Applications and the Emergence of Approximate Inference

MCMC has been applied across virtually every quantitative discipline: phylogenetics (where it samples tree structures), population genetics (where it samples demographic parameters), natural language processing (where it samples parse trees and topic models), statistical physics (where it samples spin configurations), and machine learning (where it samples neural network weights and hyperparameters). In each domain, the same pattern recurs: a model is specified, its posterior is intractable, and MCMC provides approximate samples that enable inference, prediction, and model comparison.

The rise of variational inference — an alternative approximate method that optimizes a simpler distribution to match the target — has partly displaced MCMC in large-scale machine learning, because variational methods are typically faster and easier to scale. But the displacement is not total. Variational inference optimizes a lower bound on the marginal likelihood, and the bound may be loose; MCMC, despite its slowness, is asymptotically exact. The choice between MCMC and variational methods is a trade-off between computational cost and approximation error, and the right choice depends on the application.

The deeper significance of MCMC is not merely as a computational tool but as a demonstration of a general principle: complex distributions can be explored by simple local rules, provided the rules are designed to respect the target structure. The Markov chain is a self-organizing system that finds its equilibrium without global coordination. The convergence of the chain is an emergent property of the local transition rules, not a designed feature of the algorithm. This is why MCMC has attracted interest from statistical physicists, who recognize in it the same Monte Carlo methods used to study phase transitions and critical phenomena.

The triumph of MCMC is not that it solves Bayesian inference perfectly.
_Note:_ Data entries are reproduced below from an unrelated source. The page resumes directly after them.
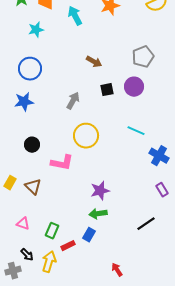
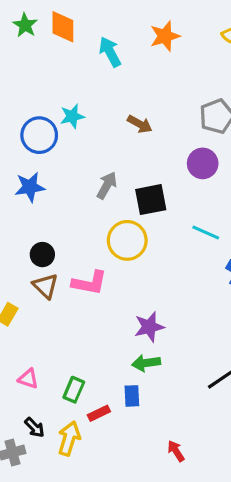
cyan star: (36, 30) -> (72, 116), moved
black square: (107, 90) -> (151, 200), moved, size x1.5
brown triangle: (33, 187) -> (45, 286), moved
blue rectangle: (89, 235) -> (132, 396), turned -32

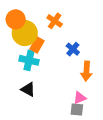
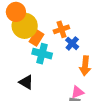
orange cross: (55, 21) -> (61, 29), moved, turned 35
cyan cross: (29, 60) -> (42, 54), moved

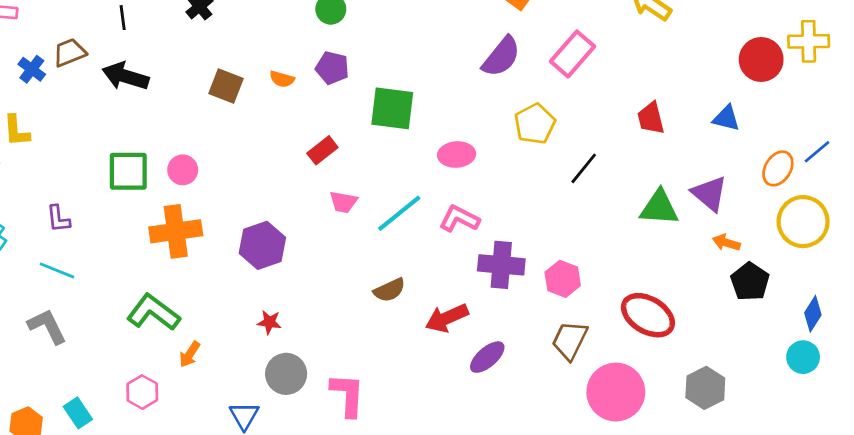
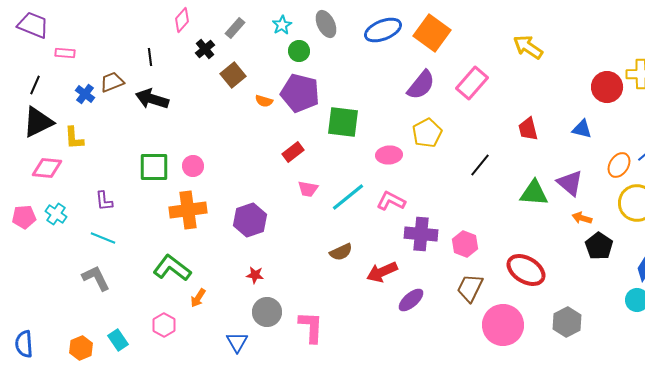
purple pentagon: (332, 68) -> (300, 93), size x1.6
brown square: (226, 86) -> (233, 75), moved, turned 30
yellow pentagon: (535, 124) -> (427, 133), moved

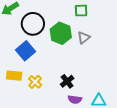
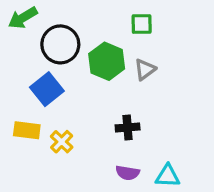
black cross: (67, 81) -> (128, 127), moved, turned 32

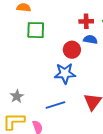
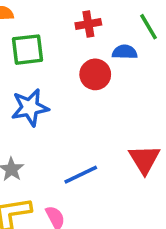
red cross: (86, 21) -> (88, 24), moved
blue star: (65, 73) -> (30, 107), moved

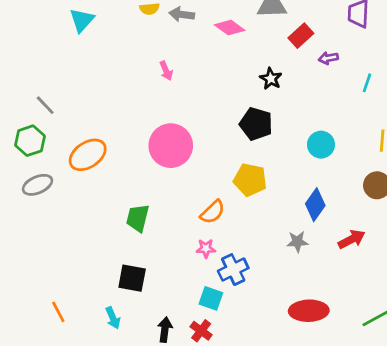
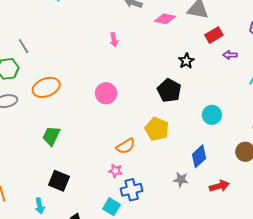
pink diamond: (230, 28) -> (165, 19), turned -35
pink circle: (171, 146) -> (106, 93), size x0.7
green trapezoid: (138, 218) -> (51, 136), moved

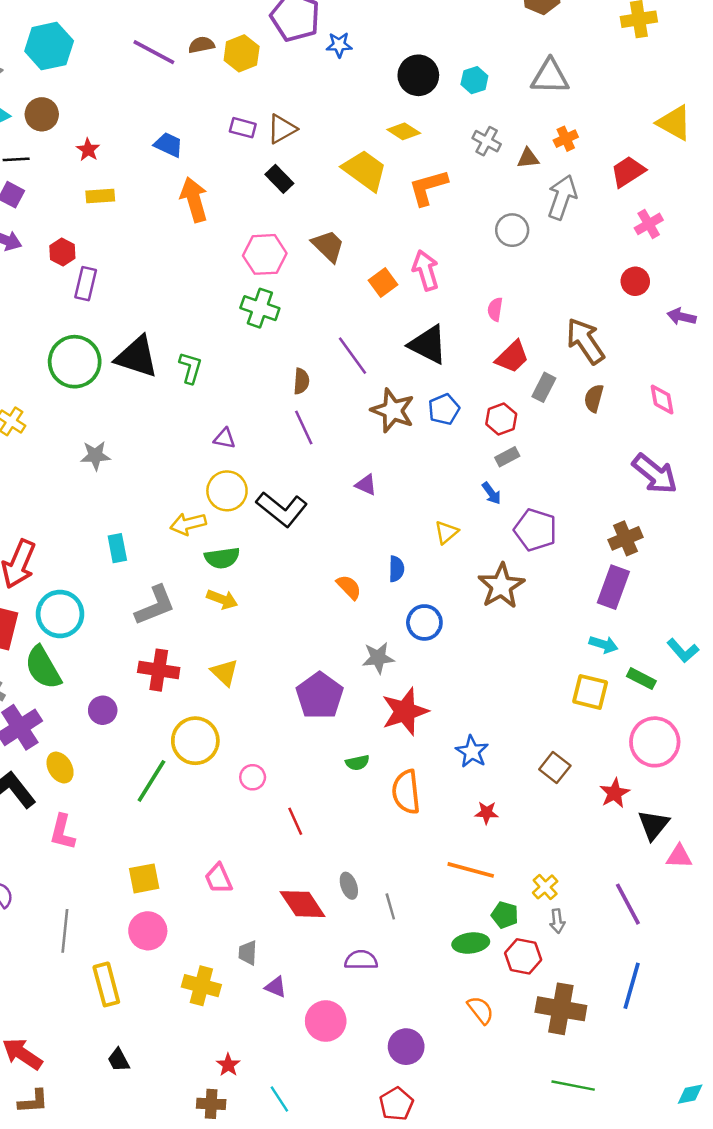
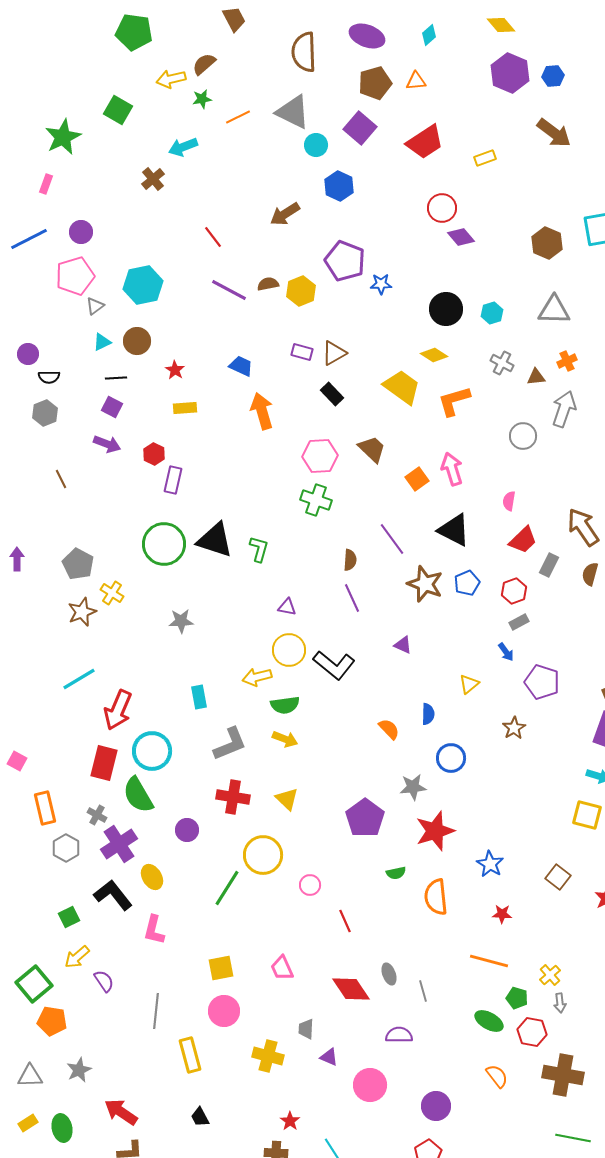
brown star: (501, 586) -> (514, 728), size x0.6
green ellipse: (471, 943) -> (489, 1021), turned 36

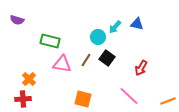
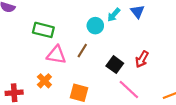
blue triangle: (137, 24) -> (138, 12), turned 40
black square: (107, 58) -> (115, 65), moved
orange cross: (29, 79) -> (44, 81), moved

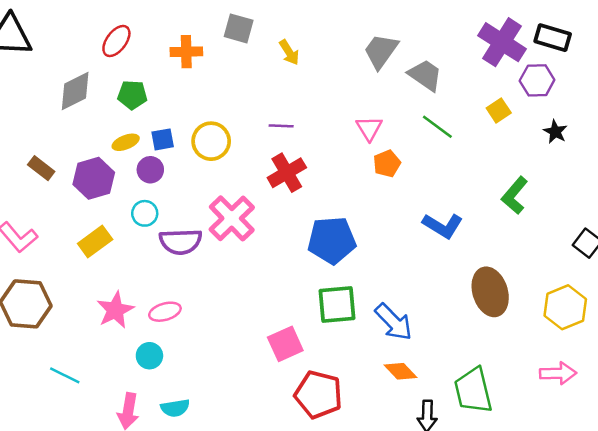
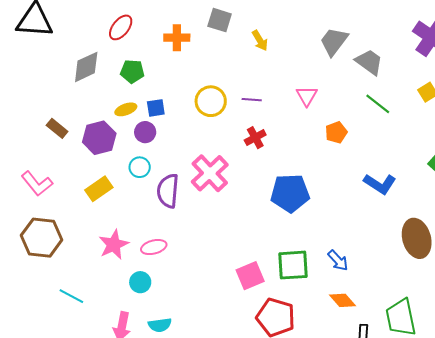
pink triangle: (369, 128) -> (307, 96), moved
yellow circle: (211, 141) -> (211, 101), moved
red cross: (287, 173) -> (255, 138), size x0.7
purple semicircle: (181, 242) -> (168, 191), turned 96
green square: (337, 304) -> (293, 265), moved
blue arrow: (393, 322) -> (338, 260), size x0.7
It is that it solves it at all — that a simple random walk, designed with no knowledge of the global structure of the target, can explore distributions of arbitrary complexity and produce samples that are, in the limit, indistinguishable from the truth. The limit may be unreachable, the convergence may be slow, and the diagnostics may be imperfect. But the principle stands: local rules, consistently applied, generate global structure. This is emergence in its computational form.